PROBLEM DESCRIPTION |
The records below need to be set down again exactly; their images stay out.

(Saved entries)
━━━━━━━━━━

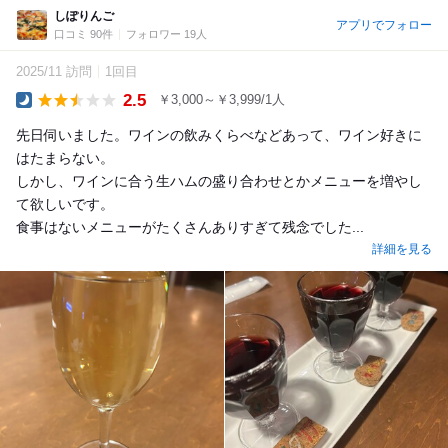
しぽりんご
アプリでフォロー
口コミ 90件
フォロワー 19人
2025/11 訪問
1回目
2.5
￥3,000～￥3,999/1人
Dinner
先日伺いました。ワインの飲みくらべなどあって、ワイン好きに
はたまらない。
しかし、ワインに合う生ハムの盛り合わせとかメニューを増やし
て欲しいです。
食事はないメニューがたくさんありすぎて残念でした...
詳細を見る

━━━━━━━━━━

FINISHED EXERCISE |
しぽりんご
アプリでフォロー
口コミ 90件
フォロワー 19人
2025/11 訪問
1回目
2.5
￥3,000～￥3,999/1人
Dinner
先日伺いました。ワインの飲みくらべなどあって、ワイン好きに
はたまらない。
しかし、ワインに合う生ハムの盛り合わせとかメニューを増やし
て欲しいです。
食事はないメニューがたくさんありすぎて残念でした...
詳細を見る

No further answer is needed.